LITTLE WOOLDEN HALL, 1 ½ m. WSW. Brick, c.1800. A seven bay front with the three middle bays a little recessed. Niches l. and r. of the doorway.
Glazebrook STATION. With gables with divers patterns to the bargeboards. The water basin with dock leaf is dated 1872.
HURST HALL. Mr Jeffrey Howarth allowed me to mention the barn, which must have been the hall of a house and seems to date from the C15. It has heavy timbers: tie-beams on arched braces, cusped kingposts and cusped raking queenposts, and three tiers of quatrefoiled wind-braces.
LIGHT OAKS HALL. The E side is spectacular, evidently possible only if the house was originally much larger. It consists of a five-plus-five-light transomed window on the ground floor with the doorway close to it, a window of the same size above the other, and five-light windows with transoms further on on the r. There is a date 1657 inside and that suits the façade fragment. See image above.
ST HELEN. 1735 the body of the church, and perhaps the cupola. All other detail 1882.
ST JOHN BAPTIST. Liverpool Road, Jenny Green, Higher Irlam. 1865-6 by J. Medland Taylor. Small, with a crossing tower with broach spire, very short transepts, and an apse. The W wall has a most unorthodox rose-window. Internally the Taylor touch is the crossing arches of voussoirs of alternating thickness – just as in certain Georgian door surrounds. And whereas this motif is used simply and straightforwardly in the arches of the S windows, in the crossing arches it is done in two orders. Inside the roof timbers start very low, and the church is made lighter by dormers in the roof.
ST TERESA (R.C.), Liverpool and Astley Roads. 1903 by Oswald Hill.

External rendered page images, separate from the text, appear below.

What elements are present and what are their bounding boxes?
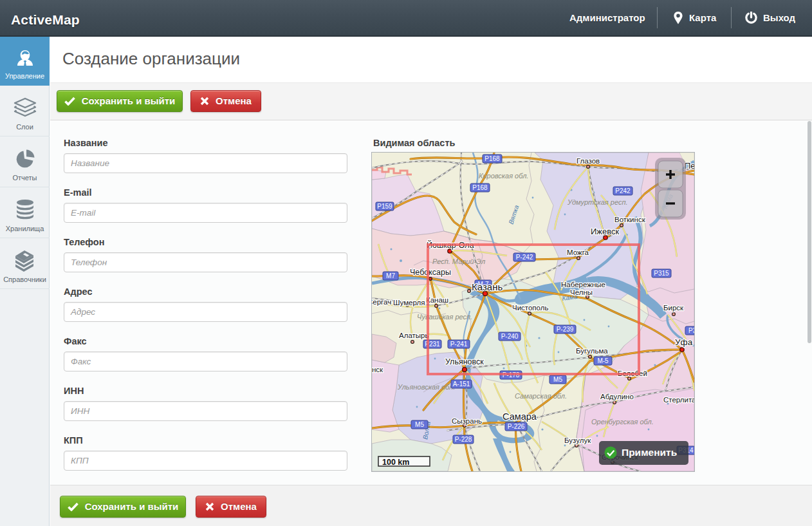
svg-text:Можга: Можга (567, 249, 589, 256)
svg-text:Алатырь: Алатырь (399, 332, 429, 339)
svg-text:Самарская обл.: Самарская обл. (515, 392, 567, 400)
svg-text:Р-240: Р-240 (501, 333, 519, 340)
svg-text:Ижевск: Ижевск (591, 227, 620, 236)
svg-text:Глазов: Глазов (577, 157, 600, 165)
svg-text:Чебоксары: Чебоксары (410, 268, 451, 277)
svg-text:Воткинск: Воткинск (614, 216, 646, 223)
svg-text:Кировская обл.: Кировская обл. (479, 172, 528, 180)
svg-text:Р-239: Р-239 (557, 326, 574, 333)
svg-text:Чувашская респ.: Чувашская респ. (417, 313, 472, 321)
svg-text:Челны: Челны (570, 288, 593, 296)
svg-text:Канаш: Канаш (426, 296, 448, 304)
svg-text:Сызрань: Сызрань (452, 417, 482, 425)
svg-text:Бугульма: Бугульма (576, 347, 608, 355)
svg-text:Бузулук: Бузулук (564, 437, 591, 444)
svg-text:М7: М7 (386, 272, 395, 279)
svg-text:Чистополь: Чистополь (512, 304, 548, 312)
svg-text:Р-241: Р-241 (450, 341, 468, 348)
svg-text:Бирск: Бирск (663, 304, 684, 312)
svg-text:Уфа: Уфа (675, 337, 693, 347)
svg-text:Казань: Казань (472, 281, 503, 292)
svg-text:М-5: М-5 (597, 357, 609, 364)
svg-text:Оренбургская обл.: Оренбургская обл. (591, 418, 654, 426)
svg-text:А-151: А-151 (453, 380, 470, 388)
svg-text:Применить: Применить (622, 447, 677, 458)
svg-text:Абдулино: Абдулино (600, 393, 634, 400)
svg-text:Шумерля: Шумерля (393, 299, 425, 306)
svg-text:М5: М5 (415, 421, 424, 428)
svg-text:Сергач: Сергач (372, 298, 391, 306)
svg-text:нск: нск (372, 366, 383, 373)
svg-text:Набережные: Набережные (561, 281, 605, 288)
svg-text:Р-242: Р-242 (516, 254, 533, 261)
svg-text:Самара: Самара (503, 411, 537, 422)
svg-text:100 km: 100 km (382, 458, 409, 467)
svg-text:М5: М5 (553, 376, 562, 383)
svg-text:Р-228: Р-228 (455, 436, 472, 443)
svg-text:Р242: Р242 (615, 187, 631, 194)
svg-text:Р168: Р168 (472, 184, 488, 191)
svg-text:Удмуртская респ.: Удмуртская респ. (567, 198, 628, 206)
svg-text:Р168: Р168 (484, 155, 500, 162)
svg-text:Пе: Пе (685, 161, 694, 171)
svg-text:Ульяновск: Ульяновск (445, 357, 484, 366)
svg-text:Р31: Р31 (688, 327, 694, 334)
svg-text:Р315: Р315 (654, 270, 669, 277)
svg-text:Стерлита: Стерлита (663, 396, 694, 404)
svg-text:Р159: Р159 (377, 203, 392, 210)
svg-text:Респ. Марий-Эл: Респ. Марий-Эл (432, 258, 485, 265)
svg-text:Ульяновская обл.: Ульяновская обл. (397, 383, 455, 391)
svg-text:Р-226: Р-226 (508, 423, 525, 430)
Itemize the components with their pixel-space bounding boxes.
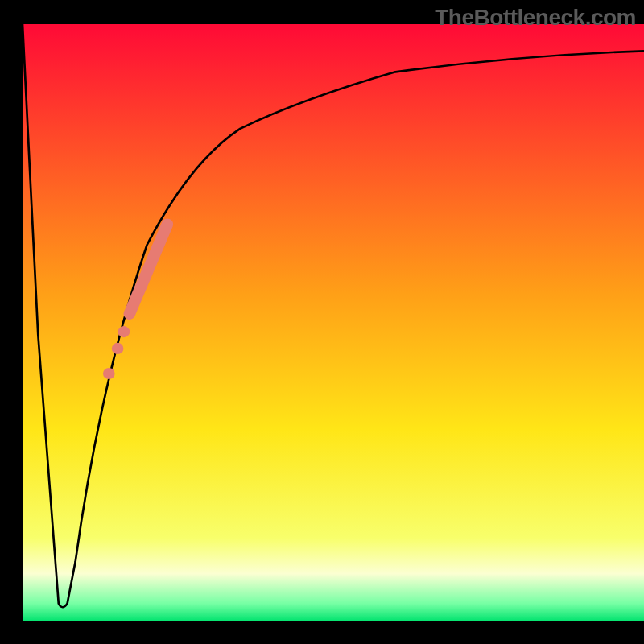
gradient-background — [23, 24, 644, 621]
highlight-dot — [118, 326, 130, 337]
chart-container: TheBottleneck.com — [0, 0, 644, 644]
highlight-dot — [103, 368, 115, 379]
watermark-text: TheBottleneck.com — [435, 5, 636, 31]
chart-svg — [23, 24, 644, 621]
plot-area — [23, 24, 644, 621]
highlight-dot — [112, 343, 124, 354]
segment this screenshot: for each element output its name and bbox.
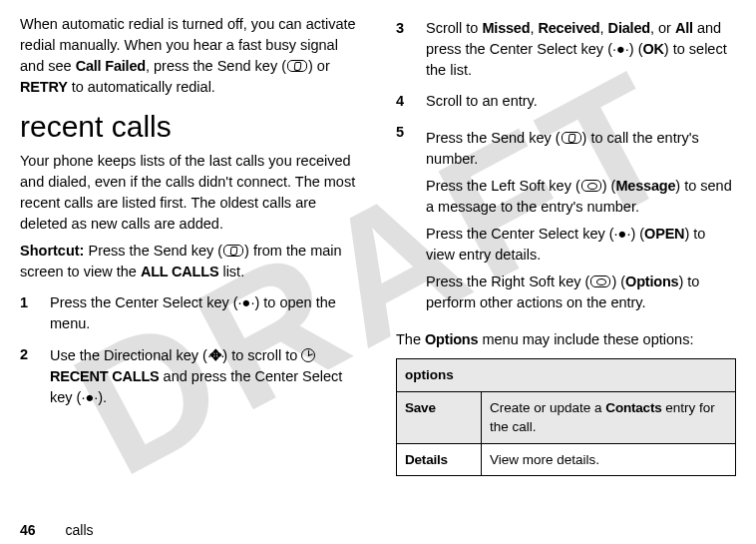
left-soft-key-icon [581, 180, 601, 192]
options-menu-label: Options [425, 331, 478, 347]
text: Use the Directional key ( [50, 347, 207, 363]
option-name: Details [397, 443, 482, 476]
ok-label: OK [643, 41, 664, 57]
save-option: Save [405, 400, 436, 415]
center-select-icon: ·●· [612, 41, 629, 57]
right-soft-key-icon [590, 275, 610, 287]
text: ) or [308, 58, 330, 74]
table-header: options [397, 359, 736, 392]
text: Press the Left Soft key ( [426, 178, 580, 194]
received-label: Received [538, 20, 599, 36]
send-key-icon [287, 60, 307, 72]
text: ) ( [602, 178, 616, 194]
directional-key-icon: ·✥· [207, 346, 222, 363]
right-column: 3 Scroll to Missed, Received, Dialed, or… [396, 8, 736, 476]
text: , [600, 20, 608, 36]
send-key-icon [223, 245, 243, 257]
recent-calls-heading: recent calls [20, 110, 360, 143]
section-label: calls [66, 522, 94, 538]
details-option: Details [405, 452, 448, 467]
missed-label: Missed [482, 20, 530, 36]
text: Press the Center Select key ( [426, 226, 614, 242]
step-3: 3 Scroll to Missed, Received, Dialed, or… [396, 18, 736, 81]
step-number: 3 [396, 18, 410, 81]
step-4: 4 Scroll to an entry. [396, 91, 736, 112]
options-table: options Save Create or update a Contacts… [396, 358, 736, 476]
text: to automatically redial. [68, 79, 215, 95]
text: ) to scroll to [222, 347, 301, 363]
text: Press the Send key ( [426, 130, 561, 146]
shortcut-paragraph: Shortcut: Press the Send key () from the… [20, 241, 360, 282]
table-header-row: options [397, 359, 736, 392]
center-select-icon: ·●· [81, 389, 98, 405]
contacts-label: Contacts [605, 400, 661, 415]
send-key-icon [562, 132, 581, 144]
call-failed-label: Call Failed [76, 58, 146, 74]
center-select-icon: ·●· [614, 226, 631, 242]
clock-icon [301, 348, 315, 362]
left-column: When automatic redial is turned off, you… [20, 8, 360, 476]
option-name: Save [397, 391, 482, 443]
retry-label: RETRY [20, 79, 68, 95]
step-2: 2 Use the Directional key (·✥·) to scrol… [20, 344, 360, 408]
step-body: Scroll to an entry. [426, 91, 538, 112]
text: Create or update a [490, 400, 605, 415]
text: Press the Center Select key ( [50, 294, 238, 310]
step-body: Press the Center Select key (·●·) to ope… [50, 292, 360, 334]
page-number: 46 [20, 522, 36, 538]
text: menu may include these options: [478, 331, 693, 347]
open-label: OPEN [644, 226, 684, 242]
text: list. [218, 264, 244, 279]
shortcut-label: Shortcut: [20, 243, 84, 259]
step-5-p3: Press the Center Select key (·●·) (OPEN)… [426, 224, 736, 266]
text: ). [98, 389, 107, 405]
text: ) ( [629, 41, 643, 57]
option-desc: View more details. [482, 443, 736, 476]
step-body: Scroll to Missed, Received, Dialed, or A… [426, 18, 736, 81]
dialed-label: Dialed [608, 20, 650, 36]
step-5-p4: Press the Right Soft key () (Options) to… [426, 272, 736, 313]
step-number: 2 [20, 344, 34, 408]
text: , or [650, 20, 675, 36]
text: , press the Send key ( [146, 58, 286, 74]
step-5-p2: Press the Left Soft key () (Message) to … [426, 176, 736, 218]
step-5-p1: Press the Send key () to call the entry'… [426, 128, 736, 170]
options-label: Options [625, 273, 678, 289]
recent-calls-menu-label: RECENT CALLS [50, 368, 160, 384]
all-calls-label: ALL CALLS [141, 264, 218, 279]
step-body: Press the Send key () to call the entry'… [426, 122, 736, 319]
step-number: 4 [396, 91, 410, 112]
options-intro: The Options menu may include these optio… [396, 329, 736, 350]
option-desc: Create or update a Contacts entry for th… [482, 391, 736, 443]
step-number: 1 [20, 292, 34, 334]
table-row: Details View more details. [397, 443, 736, 476]
all-label: All [675, 20, 693, 36]
two-column-layout: When automatic redial is turned off, you… [20, 8, 736, 476]
text: The [396, 331, 425, 347]
step-number: 5 [396, 122, 410, 319]
message-label: Message [615, 178, 675, 194]
text: ) ( [611, 273, 625, 289]
table-row: Save Create or update a Contacts entry f… [397, 391, 736, 443]
center-select-icon: ·●· [238, 294, 255, 310]
step-1: 1 Press the Center Select key (·●·) to o… [20, 292, 360, 334]
text: Press the Send key ( [84, 243, 222, 259]
text: ) ( [630, 226, 644, 242]
text: Scroll to [426, 20, 482, 36]
text: Press the Right Soft key ( [426, 273, 589, 289]
step-body: Use the Directional key (·✥·) to scroll … [50, 344, 360, 408]
step-5: 5 Press the Send key () to call the entr… [396, 122, 736, 319]
recent-calls-description: Your phone keeps lists of the last calls… [20, 151, 360, 235]
page-footer: 46calls [20, 522, 94, 538]
redial-intro-paragraph: When automatic redial is turned off, you… [20, 14, 360, 98]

ATOMIC ENERGY AUTHORITY SITE. A Large area with a number of big blocks with curtain walls. 1956 etc. They are by T. L. Viney and R. S. Brocklesby. Two large, six-storeyed office blocks plus laboratories and a reactor.
MYDDLETON HALL, 1m. E. Dated 1658, but the gables evidently C19. Brick. The front is symmetrical, with one recessed bay between two projecting bays. Mullioned-and-transomed windows. MYDDLETON HALL FARMHOUSE (Or Delph House). Dated 1657. Not symmetrical, with a little raised brick decoration.